VDF 2017 – A Quest for Productivity Growth
In the last five years, and following the global recession, Vietnam has achieved a commendable growth recovery. However, a continuing trend of weak productivity growth remains concern.
Vietnam’s average labor productivity growth rate is about four percent. This compares to rates above seven percent for China and five percent for Korea when these countries were at similar levels of development as Vietnam is now.
Current productivity growth rates are unlikely to deliver the sustained rapid growth that could see Vietnam follow the development trajectory of countries like Korea and Singapore.
"How can Vietnam address the productivity challenge? Regardless of how productivity is measured, this question really translates into a question of efficiency. How does Vietnam’s economy produce more for a given level of inputs?" he wondered.
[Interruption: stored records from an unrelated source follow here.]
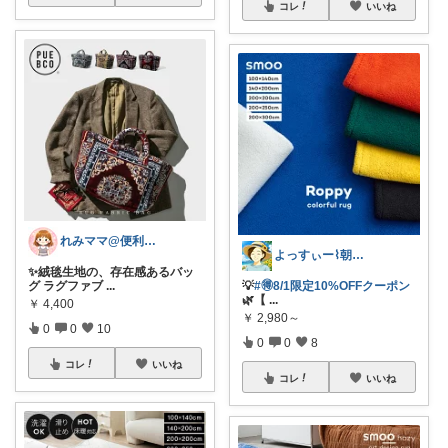
コレ
いいね
れみママ@便利雑貨¸¸kids
よっすぃー⌇朝コレ☀楽しい暮らし😇
✨絨毯生地の、存在感あるバッ
グ ラグファブ
...
💡
#🉐8/1限定10%OFFクーポン
🌿【
...
￥
4,400
￥
2,980～
0
0
10
0
0
8
コレ
いいね
コレ
いいね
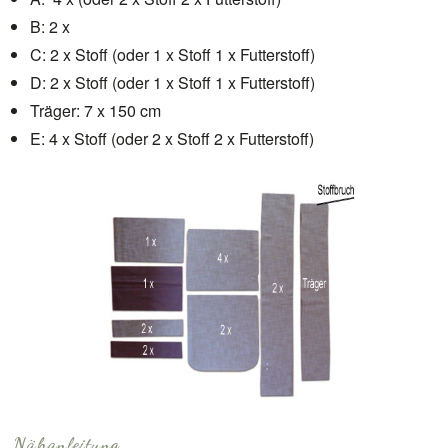
B: 2 x
C: 2 x Stoff (oder 1 x Stoff 1 x Futterstoff)
D: 2 x Stoff (oder 1 x Stoff 1 x Futterstoff)
Träger: 7 x 150 cm
E: 4 x Stoff (oder 2 x Stoff 2 x Futterstoff)
Nähanleitung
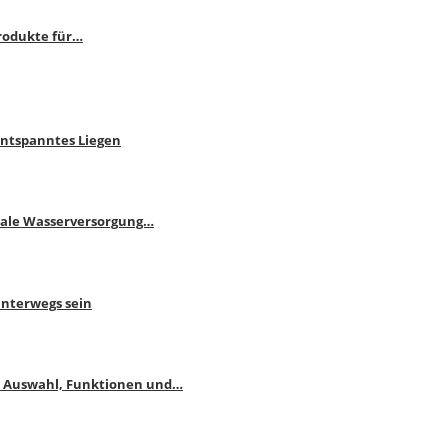
rodukte für…
Entspanntes Liegen
male Wasserversorgung…
unterwegs sein
: Auswahl, Funktionen und…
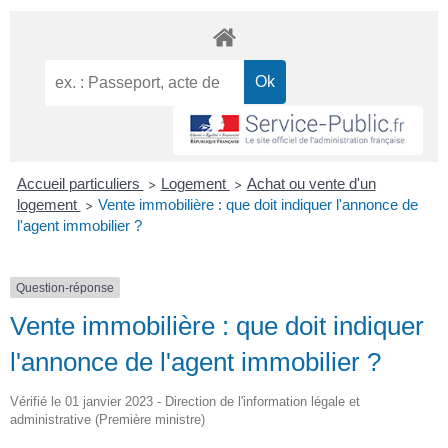
Accueil particuliers
Logement
Achat ou vente d'un
>
>
logement
Vente immobilière : que doit indiquer l'annonce de
>
l'agent immobilier ?
Question-réponse
Vente immobilière : que doit indiquer
l'annonce de l'agent immobilier ?
Vérifié le 01 janvier 2023 - Direction de l'information légale et
administrative (Première ministre)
The question might look simple, but there are no simple answers. Improvements in efficiency must take place both within individual sectors as well as across sectors, which require effective market institutions and government support. "I would like to highlight four areas for our discussion today," he said.
First, there is ample room for efficiency gains within individual economic sectors in the economy. This could include enhancing industrial energy efficiency, enhancing agricultural transformation and agribusiness development; more efficient transport, logistics and connectivity. But going beyond efficiency gains, moving up value chains is critical to improve productivity.
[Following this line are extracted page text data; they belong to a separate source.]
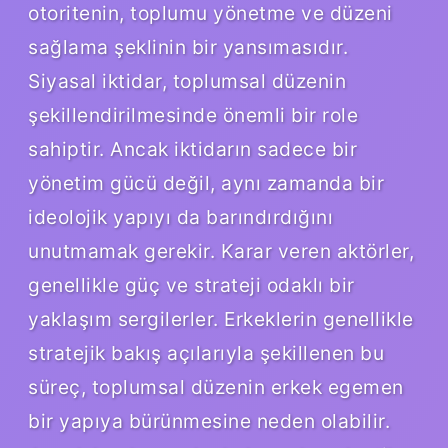
otoritenin, toplumu yönetme ve düzeni
sağlama şeklinin bir yansımasıdır.
Siyasal iktidar, toplumsal düzenin
şekillendirilmesinde önemli bir role
sahiptir. Ancak iktidarın sadece bir
yönetim gücü değil, aynı zamanda bir
ideolojik yapıyı da barındırdığını
unutmamak gerekir. Karar veren aktörler,
genellikle güç ve strateji odaklı bir
yaklaşım sergilerler. Erkeklerin genellikle
stratejik bakış açılarıyla şekillenen bu
süreç, toplumsal düzenin erkek egemen
bir yapıya bürünmesine neden olabilir.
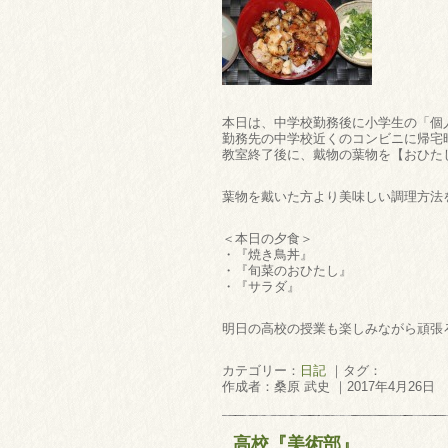
本日は、中学校勤務後に小学生の「個
勤務先の中学校近くのコンビニに帰宅時
教室終了後に、戴物の葉物を【おひた
葉物を戴いた方より美味しい調理方法
＜本日の夕食＞
・『焼き鳥丼』
・『旬菜のおひたし』
・『サラダ』
明日の高校の授業も楽しみながら頑張ろ
カテゴリー：
日記
｜タグ：
作成者：桑原 武史 ｜2017年4月26日
高校『美術部』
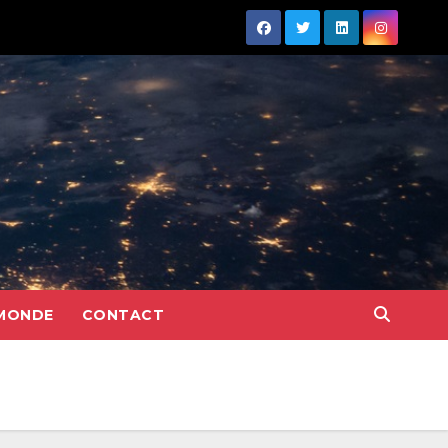
MONDE
CONTACT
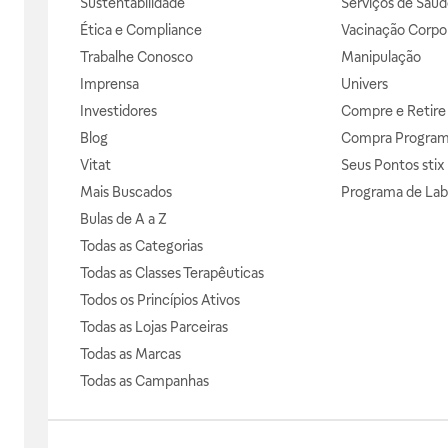
Sustentabilidade
Serviços de Saúd
Ética e Compliance
Vacinação Corpor
Trabalhe Conosco
Manipulação
Imprensa
Univers
Investidores
Compre e Retire
Blog
Compra Progra
Vitat
Seus Pontos stix
Mais Buscados
Programa de Lab
Bulas de A a Z
Todas as Categorias
Todas as Classes Terapêuticas
Todos os Princípios Ativos
Todas as Lojas Parceiras
Todas as Marcas
Todas as Campanhas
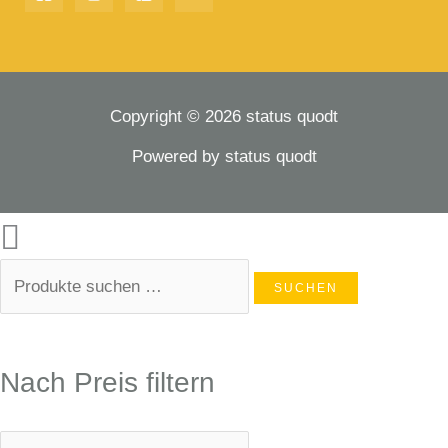
Copyright © 2026 status quodt
Powered by status quodt
SUCHEN
Nach Preis filtern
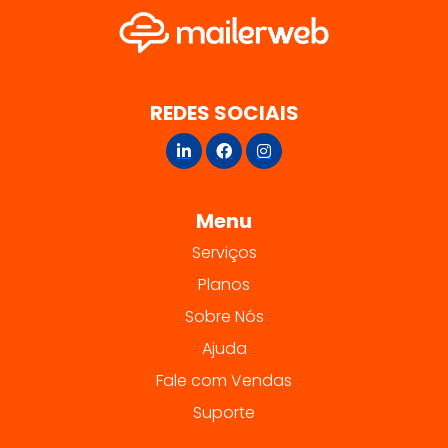
REDES SOCIAIS
Menu
Serviços
Planos
Sobre Nós
Ajuda
Fale com Vendas
Suporte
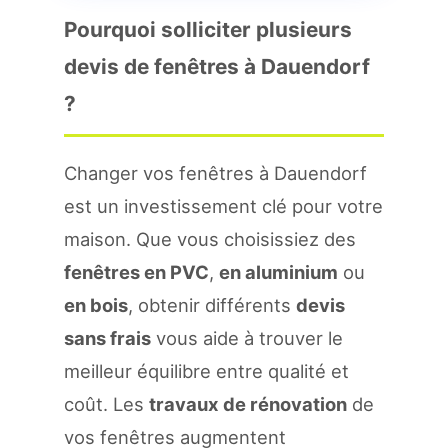
Pourquoi solliciter plusieurs
devis de fenêtres à Dauendorf
?
Changer vos fenêtres à Dauendorf
est un investissement clé pour votre
maison. Que vous choisissiez des
fenêtres en PVC
,
en aluminium
ou
en bois
, obtenir différents
devis
sans frais
vous aide à trouver le
meilleur équilibre entre qualité et
coût. Les
travaux de rénovation
de
vos fenêtres augmentent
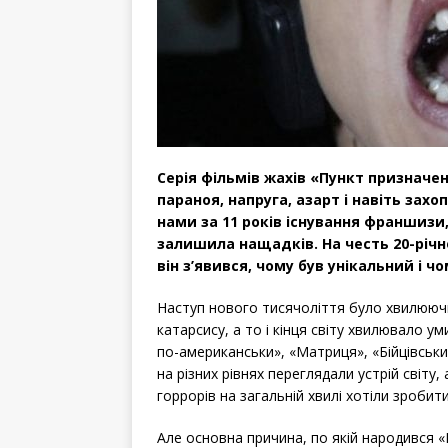
Серія фільмів жахів «Пункт призначен
параноя, напруга, азарт і навіть зах
нами за 11 років існування франшизи,
залишила нащадків. На честь 20-річн
він з’явився, чому був унікальний і чо
Наступ нового тисячоліття було хвилюючи
катарсису, а то і кінця світу хвилювало у
по-американськи», «Матриця», «Бійцівськи
на різних рівнях переглядали устрій світу,
горрорів на загальній хвилі хотіли зробити
Але основна причина, по якій народився «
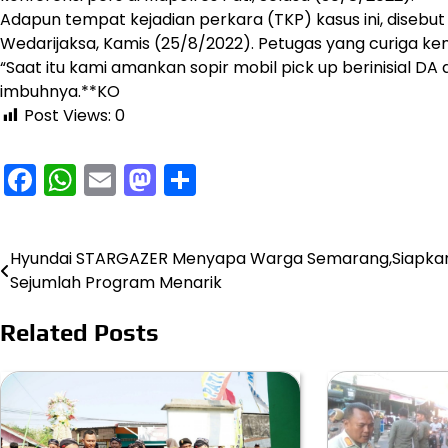
Adapun tempat kejadian perkara (TKP) kasus ini, disebut
Wedarijaksa, Kamis (25/8/2022). Petugas yang curiga ke
“Saat itu kami amankan sopir mobil pick up berinisial DA 
imbuhnya.**KO
Post Views:
0
Facebook
WhatsApp
Email
Mastodon
Share
Hyundai STARGAZER Menyapa Warga Semarang,Siapka
Navigasi
Sejumlah Program Menarik
pos
Related Posts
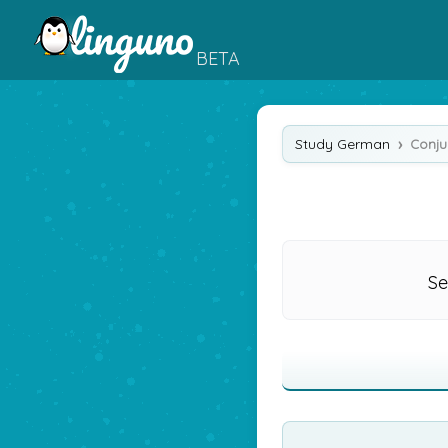
BETA
Study German
Conju
Se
Second, reforms to develop and enhance effective market institutions will need to be significantly steeped up to achieve higher productivity growth. This includes continued effort in improving business enabling environment – with focus on simplifying administrative procedures and reducing cost burden.
Third, we can not emphasize more the importance of education, skill and innovation agendas in the country’s quest for productivity growth. Vietnam has done well in basic education. But a new set of knowledge and skills are needed to contribute to productivity growth, and importantly to a changing economy.
Finally, the question is how Vietnam will mobilize and use its scarce public resources efficiently to finance its ambitious development agenda over the next five years. In addition, efforts must be stepped up significantly to create an enabling environment for private sector participation in quality infrastructure development – a critical contribution to Vietnam’s needed productivity growth.
"I look forward to a new and comprehensive Law on Public-Private Partnership that will address many current challenges to the PPP agenda in Vietnam. Last, but not least, ODA resources will need to be used more strategically and effectively to complement domestic public resources, and aim to leverage private investments," he said.